This week, Vice published an essay from Jay Stephens titled, “I'm a Young Black Woman and I Support Trump.” A month prior, Time published a piece penned by C.J. Pearson named, “I’m a Young Black Man and I Support Donald Trump.” This is the part where you’re supposed to pretend to be shocked that there are black Republicans.
OK, here goes: Omigod, really, though? Like, Uncle Phil from The Fresh Prince of Bel-Air, but for real?
Great. Let’s move on.
At this rate, don’t be surprised to see similar works published before Election Day. Say, “I’m a Middle Aged Black Woman Who Wants to Be Up Like Donald Trump.” Or, “I’m an Old Black Man Who Is 2 Packs of Cigarettes and a Good Swig of Cognac Away From Death, but Before I Go to Glory, I Want to See Trump in the White House.”
As fate would have it, on Wednesday, Rolling Stone published, “Meet the Black Women Defending Trump's Record on Race,” a profile of Trump supporters Diamond and Silk—aka those women who look like Nisi and Mickey from B.A.P.S in their older, apparently conservative-leaning years.

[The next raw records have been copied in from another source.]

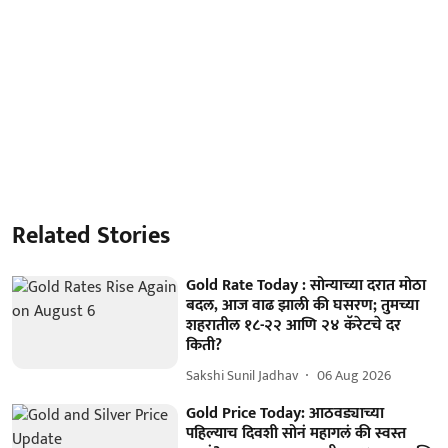
Related Stories
Gold Rate Today : सोन्याच्या दरात मोठा
बदल, आज वाढ झाली की घसरण; तुमच्या
शहरातील १८-२२ आणि २४ कॅरेटचे दर
किती?
Sakshi Sunil Jadhav
06 Aug 2026
Gold Price Today: आठवड्याच्या
पहिल्याच दिवशी सोनं महागलं की स्वस्त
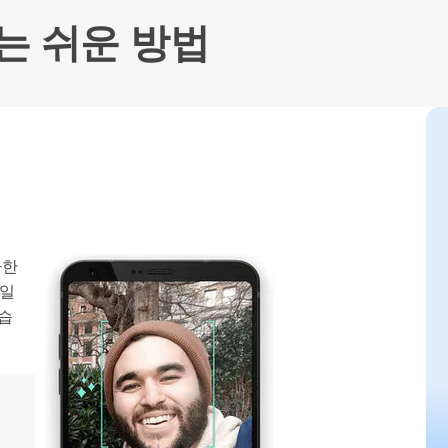
으로 전환하기
문의하기
는 쉬운 방법
비즈니스 지원
기술 또는 계정 관련 문의를 도와드립니다.
연락하기
아한
 일
습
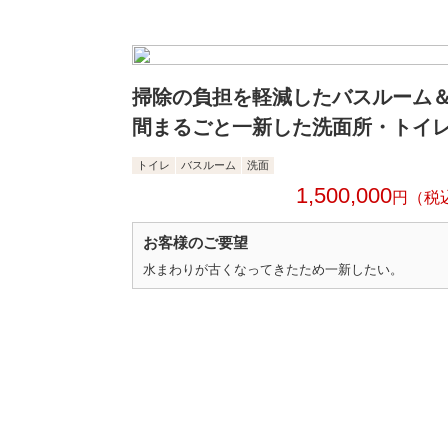
掃除の負担を軽減したバスルーム
間まるごと一新した洗面所・トイ
トイレ
バスルーム
洗面
1,500,000
円
お客様のご要望
水まわりが古くなってきたため一新したい。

In theory, it should be a good thing that there are black people visibly supporting politicians of both parties. However, when the Republican nominee for president is more or less the big, loud baby of Nixon’s Southern strategy and David Duke-styled white supremacist folklore, one can’t help dismissing these people as the delusional, unfortunate attention whores that they are.
Take Stephens, for example, who argues in her essay: “African Americans must look beyond the absurdist racist caricature that has been painted for us of Trump and be prepared to talk honestly about how illegal immigration is one of the many forces hampering our success. Economic vitality—not police brutality—should be the primary political concern for African Americans this election cycle.”
Bless her heart. For she believes she is saying something profound here. I’ll give her an A—not for effort, but asininity.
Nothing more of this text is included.